A pair of identical bills that would fortify the state’s Sunshine Law and expand its enforcement passed the Missouri House last week, in what could prove to be the first major change to the law.
The bills, sponsored by Rep. David Gregory, R-Sunset Hills, and Rep. Jean Evans, R-Manchester, create a separate division in the attorney general’s office that enforces and counsels government entities on Missouri’s Open Records and Meetings Act, usually known as the Sunshine Law.
The measures also raise the penalties for Sunshine Law violations:
Knowing Sunshine Law violations, class B misdemeanor, would carry fines that range from $500 to $10,000 and attorney fees. Unknowing violations would be fined up to $1,000.
The measures passed with a vote of 147-1. Rep. Jeff Pogue, R-Salem, was the sole lawmaker to vote against the bills, which now travel to the Senate.
The Sunshine Law is often relied on by citizens and reporters to follow government business. The general idea of the law is that meetings of government bodies should be open and publicized ahead of time, and government records should be available to the public with limited exceptions.
Gregory, who is in his second year as a legislator, said he wanted to change the law because across the state, citizens are being denied access to public records.
“People are just getting stonewalled, and there’s not a lot they can do without expensive legal action,” Gregory said.
The separate but identical bills meant that Evans and Gregory could work together to attract more support, he said. The bills were rolled into one in committee and will move to the Senate as Gregory’s bill.
Changes to the Sunshine Law haven’t always been a popular idea. But with more lawmakers realizing the limitations of the law, Gregory believes that the Senate will pass the legislation.
“There’s just a tremendous amount of bipartisan support,” he said. “Obviously it’s not often that you get to work with colleagues across the aisle on legislation, but this is one that everybody seems to be on board with. Or at least every single person except for one.”
The changes are supported by Attorney General Josh Hawley, who worked with the Missouri Press Association and its attorney, Sunshine Law expert Jean Maneke of Kansas City, to develop tougher rules for the law’s enforcement.
The attorney general’s office has always investigated Sunshine Law violations, but enforcement has typically been limited to a gentle reminder such as mailing officials who violate the law copies of Sunshine Law brochures.
Hawley has taken an aggressive stance in some of his recent Sunshine Law investigations, suing County Executive Steve Stenger’s office for allegedly not providing documents and the Jefferson County Council for allegedly destroying documents and investigating the St. Louis County Council for how it handled its budget vote last year.
But he also gained firsthand experience of the law’s limitations when investigating Gov. Eric Greitens for using the Confide text message-destroying cell-phone app.
In that probe, Greitens declined to be interviewed. His employees did not provide records because they said there were none to provide.

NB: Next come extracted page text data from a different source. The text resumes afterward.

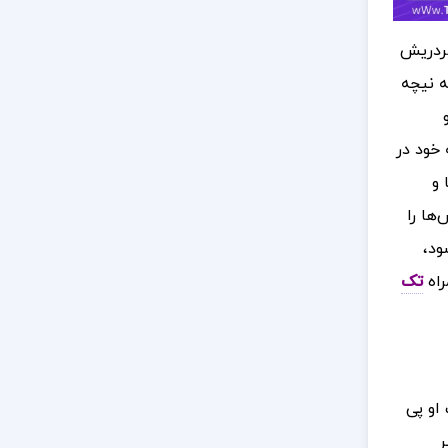
فردریش
 از ۲۶ آگوست تا ۳ سپتامبر ۱۸۸۸، در حالی که نیچه
 خود در
 و
ها را
ود،
راه
تک
او پی
ر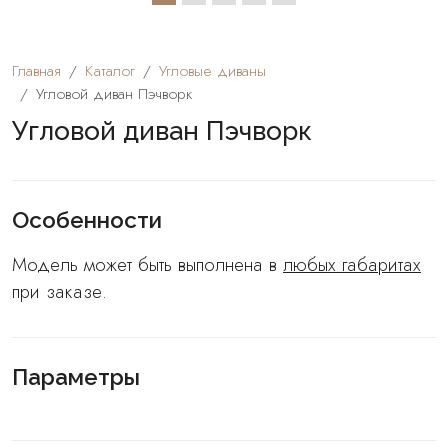
Главная
Каталог
Угловые диваны
Угловой диван Пэчворк
Угловой диван Пэчворк
Особенности
Модель может быть выполнена в
любых габаритах
при заказе.
Параметры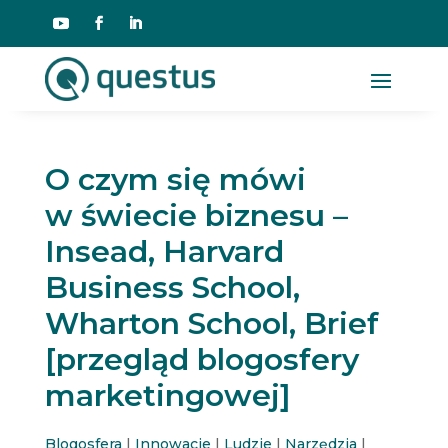
O czym się mówi
w świecie biznesu –
Insead, Harvard
Business School,
Wharton School, Brief
[przegląd blogosfery
marketingowej]
Blogosfera
|
Innowacje
|
Ludzie
|
Narzędzia
|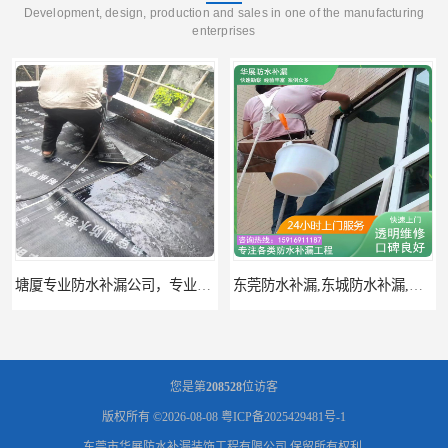
Development, design, production and sales in one of the manufacturing
enterprises
东莞防水补漏,东城防水补漏,东城房屋漏水补漏公司
大岭山专业厂房防水补漏找华展防水——技术全面，质量卓越
您是第
208528
位访客
版权所有 ©2026-08-08
粤ICP备2025429481号-1
东莞市华展防水补漏装饰工程有限公司
保留所有权利.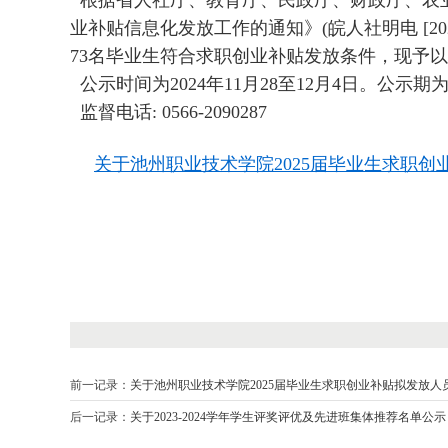
根据省人社厅、教育厅、民政厅、财政厅、农业
业补贴信息化发放工作的通知》(皖人社明电 [202
73名毕业生符合求职创业补贴发放条件，现予
公示时间为2024年11月28至12月4日。公
监督电话: 0566-2090287
关于池州职业技术学院2025届毕业生求职
前一记录：
关于池州职业技术学院2025届毕业生求职创业补贴拟发放
后一记录：
关于2023-2024学年学生评奖评优及先进班集体推荐名单公示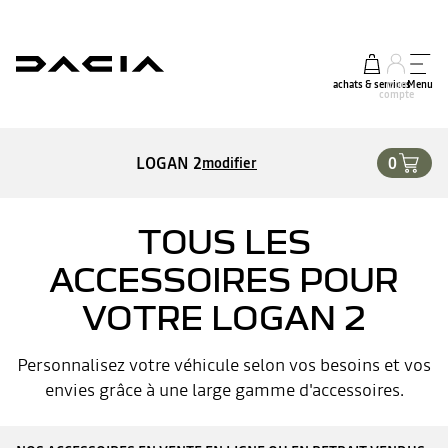
achats & services
mon
Menu
compte
LOGAN 2
0
modifier
TOUS LES
ACCESSOIRES POUR
VOTRE LOGAN 2
Personnalisez votre véhicule selon vos besoins et vos
envies grâce à une large gamme d'accessoires.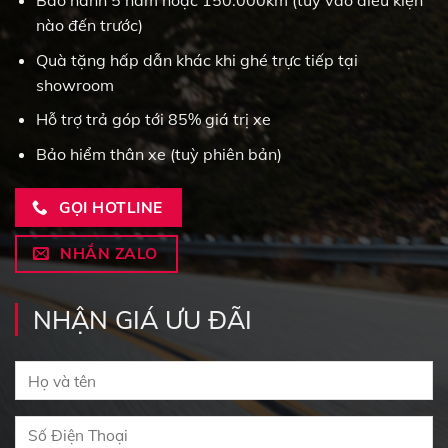
nào đến trước)
Quà tặng hấp dẫn khác khi ghé trực tiếp tại
showroom
Hỗ trợ trả góp tới 85% giá trị xe
Bảo hiểm thân xe (tuỳ phiên bản)
GỌI HOTLINE
NHẮN ZALO
NHẬN GIÁ ƯU ĐÃI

Under the new law, Hawley could subpoena uncooperative officials.
But Maneke pushed back against the idea that the legislation might be directed at any one person, such as the governor. Maneke has been advocating for the changes since 2007.
That was the same year a ranking of state Sunshine Laws was published that gave Missouri’s law an “F,” along with 37 other states.
At the time, the Missouri Press Association wrote a bill and tried to find a legislator to sponsor it, without success.
One of the shortcomings in current law is that if a government entity ignores the Sunshine Law and keeps no public records, there is essentially no punishment.
And without subpoena power in Sunshine Law investigations, if a government entity didn’t want to produce records, the attorney general couldn’t force them to.
“The agency can say, ‘Take a hike,’ and there’s absolutely nothing that the attorney general can do,” Gregory said.
In a column, Maneke noted that reporters in Missouri have often encountered a state agency not handing over public records.
When the reporter asks the attorney general to intervene, as dictated by the law, the response of the attorney general’s office has often been that the office has to defend the state agency that didn’t give out the records, since the office serves as the attorney for all state agencies.
“If the AG’s office cannot help you, it’s highly unlikely that you’ll get help from any other source,” Maneke wrote.
However, Gregory’s law would create an “Office of Transparency” inside the attorney general’s office that is staffed only with attorneys focusing on Sunshine Law enforcement.